Today, Microsoft announced a significant advancement in AI-driven cybersecurity with the launch of its new multi-model agentic security system, known as codename MDASH, which has successfully identified 16 vulnerabilities in the Windows networking and authentication stack ahead of the April Patch Tuesday. This system, developed by Microsoft’s Autonomous Code Security team, employs over 100 specialized AI agents that work collaboratively to discover and validate exploitable bugs, achieving an impressive 88.45% score on the CyberGym benchmark, the highest recorded score to date. The findings include critical remote code execution flaws in components like the Windows kernel and IKEv2 service, underscoring the effectiveness of the agentic system, particularly in detecting complex vulnerabilities that single-model approaches often miss.
CyberGym: CyberGym is a public benchmark evaluating AI agents on real-world vulnerability reproduction tasks sourced from OSS-Fuzz across numerous open-source projects. Developed by UC Berkeley researchers, it tests capabilities in identifying and exploiting bugs in production software like C/C++ codebases. Microsoft’s MDASH achieved the top leaderboard position using generally available models.
Microsoft: Microsoft is a multinational technology corporation developing operating systems like Windows, cloud platforms such as Azure, and comprehensive security solutions including Defender suites.
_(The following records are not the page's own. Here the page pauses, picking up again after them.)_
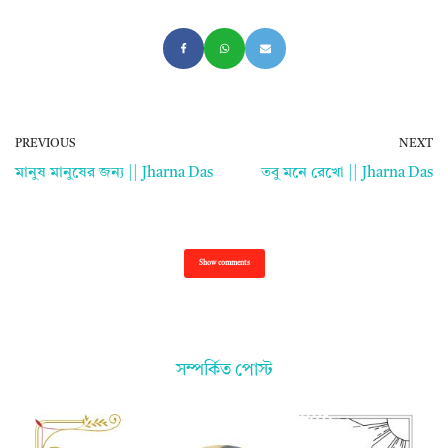
PREVIOUS
NEXT
মানুষ মানুষের জন্য || Jharna Das
তবু মনে রেখো || Jharna Das
Show comments
সম্পর্কিত পোস্ট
The company has recently emphasized AI integration in cybersecurity, launching agentic tools for threat detection and vulnerability management. In this development, Microsoft announced codename MDASH, a multi-model agentic system used to discover vulnerabilities patched in the May Patch Tuesday release.
StorageDrive: StorageDrive is a private sample kernel-mode device driver used by Microsoft for offensive security researcher interviews and tool evaluation. Designed with injected vulnerabilities such as use-after-frees and locking issues, it serves as unseen test data to avoid model training contamination. MDASH demonstrated perfect detection on all planted issues in StorageDrive.
codename MDASH: Codename MDASH is Microsoft Security’s agentic vulnerability scanning harness that orchestrates specialized AI agents across diverse frontier and distilled models for end-to-end bug discovery, validation, and proof. Its model-agnostic pipeline incorporates plugins for domain-specific reasoning on proprietary codebases. Announced on May 12, MDASH enabled discovery of Windows networking and authentication flaws now available in private preview for customers.
Microsoft Autonomous Code Security: Microsoft Autonomous Code Security (ACS) is an internal team dedicated to transforming AI-powered vulnerability research into production-scale security auditing for Microsoft’s proprietary codebases. Drawing members from Team Atlanta, winners of DARPA’s AI Cyber Challenge, ACS focuses on engineering robust harnesses around frontier AI models. ACS built and deployed codename MDASH to identify exploitable bugs in Windows components ahead of Patch Tuesday.
Microsoft Windows Attack Research and Protection: Microsoft Windows Attack Research and Protection (WARP) specializes in advanced offensive security research targeting the most critical Windows attack surfaces, including kernel and networking stacks. WARP collaborates closely with AI-driven discovery teams to validate and contextualize findings for real-world exploitation potential. In collaboration with ACS, WARP contributed to vulnerabilities fixed via MDASH in the recent Patch Tuesday.
CyberGym Design: CyberGym focuses AI evaluation on historical production vulnerabilities from fuzzing efforts spanning multiple years across diverse software ecosystems.
DARPA Expertise: ACS incorporates talent from Team Atlanta, which won DARPA’s AI Cyber Challenge by developing autonomous systems for vulnerability detection and patching in complex open-source projects.
WARP Collaboration: WARP provides deep offensive research expertise, pairing with AI discovery pipelines to ensure findings translate to actionable Patch Tuesday remediations.